DataQuick reported that sales fell from 23,005 in November 2006 to 13,173 in November 2007 for the six-county Southern California region, while the median price dropped from $485,000 to $435,000.Riverside and San Bernardino counties suffered the steepest price drops among Southern California counties. The median price in Riverside County fell 16.5 percent from November 2006 to November 2007, while the median price tumbled 13.2 percent in San Bernardino. San Bernardino led Southern California counties with a 48.1 percent year-over-year sales drop in November, followed by Los Angeles County with a 46 percent drop. The other four counties in the Southern California region also experienced year-over-year price drops.

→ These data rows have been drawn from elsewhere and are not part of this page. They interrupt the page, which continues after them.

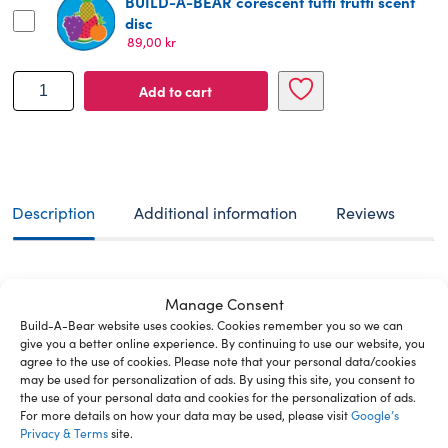
BUILD-A-BEAR corescent tutti frutti scent
disc
89,00
kr
BUILD-
Add to cart
A-
BEAR
MERRY
MISSION
plush
toy
Description
Additional information
Reviews
glisten
38
cm
Build-A-Bear offers a unique, personalized
quantity
Manage Consent
experience where you can create your very own furry
Build-A-Bear website uses cookies. Cookies remember you so we can
friend. With a wide range of customizable options,
give you a better online experience. By continuing to use our website, you
every bear becomes a special companion designed
agree to the use of cookies. Please note that your personal data/cookies
just for you. Glisten is the enchanted snowdeer
may be used for personalization of ads. By using this site, you consent to
legends are made of! Made entirely from pure
the use of your personal data and cookies for the personalization of ads.
For more details on how your data may be used, please visit
Google’s
stardust, the titular character from “Glisten and the
Privacy & Terms
site.
Merry Mission” is known for her magical sparkle. With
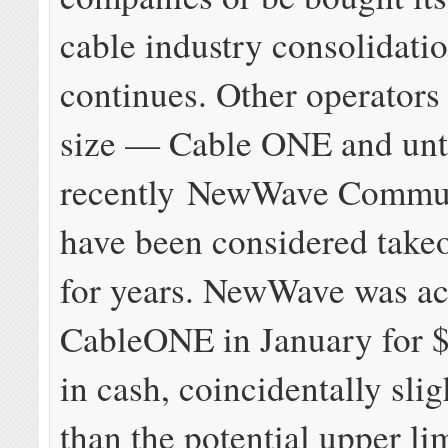
cable industry consolidati
continues. Other operators 
size — Cable ONE and unt
recently NewWave Commun
have been considered takeo
for years. NewWave was ac
CableONE in January for $
in cash, coincidentally slig
than the potential upper lim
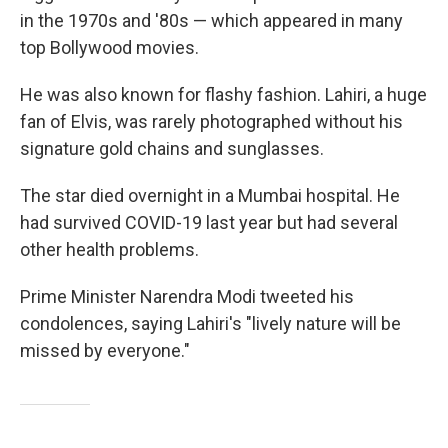
in the 1970s and '80s — which appeared in many
top Bollywood movies.
He was also known for flashy fashion. Lahiri, a huge
fan of Elvis, was rarely photographed without his
signature gold chains and sunglasses.
The star died overnight in a Mumbai hospital. He
had survived COVID-19 last year but had several
other health problems.
Prime Minister Narendra Modi tweeted his
condolences, saying Lahiri's "lively nature will be
missed by everyone."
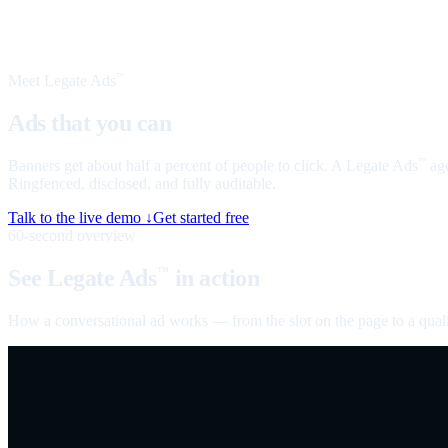
Meet Legate Ads
™
Ads that you can
talk to
Banners get about half a percent of people to click. A Legate Ads
age
™
Ringfenced, disclosed, and fully auditable.
Talk to the live demo ↓
Get started free
60-second overview
See Legate Ads
in action
™
How a conversational ad works — from the slot on the page to a quali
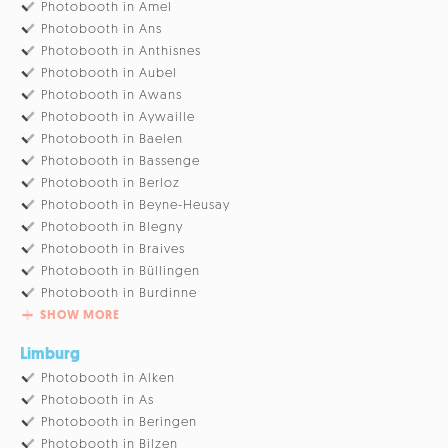
Photobooth in Amel
Photobooth in Ans
Photobooth in Anthisnes
Photobooth in Aubel
Photobooth in Awans
Photobooth in Aywaille
Photobooth in Baelen
Photobooth in Bassenge
Photobooth in Berloz
Photobooth in Beyne-Heusay
Photobooth in Blegny
Photobooth in Braives
Photobooth in Büllingen
Photobooth in Burdinne
SHOW MORE
Limburg
Photobooth in Alken
Photobooth in As
Photobooth in Beringen
Photobooth in Bilzen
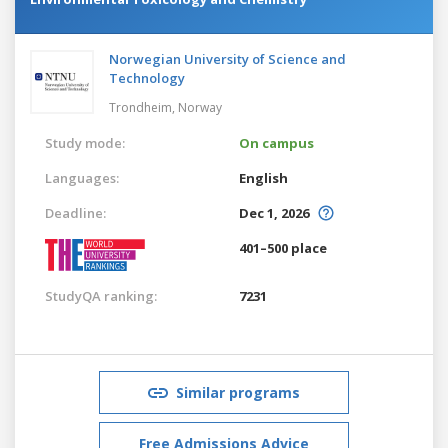
Norwegian University of Science and
Technology
Trondheim,
Norway
Study mode:
On campus
Languages:
English
Deadline:
Dec 1, 2026
401–500 place
StudyQA ranking:
7231
Similar programs
Free Admissions Advice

While the sub prime mess has yet to be resolved, the effects on the commercial real estate market has started to rear its ugly head.

On the short term supply side of the equation is an increase in lending standards, the so called credit-crunch that you no doubt have been hearing much about lately. Lenders face a crisis of confidence as they try to balance sub-prime "write-downs" with their existing cash flow. Since these risky assets are difficult to price, lenders are scrambling for liquidity to meet their obligations. This is the closest thing I have seen to a traditional "bank run" and a lot of respectable large banks stand to lose a lot of money. This is an eerily similar scenario akin to the S&L crisis in the 1980's although I suspect the resolution of this crisis will be different; there will be no FDIC bailout of these large banks. I do suspect that government(s) will step in to ultimately resolve the issue, but how and when is still a mystery.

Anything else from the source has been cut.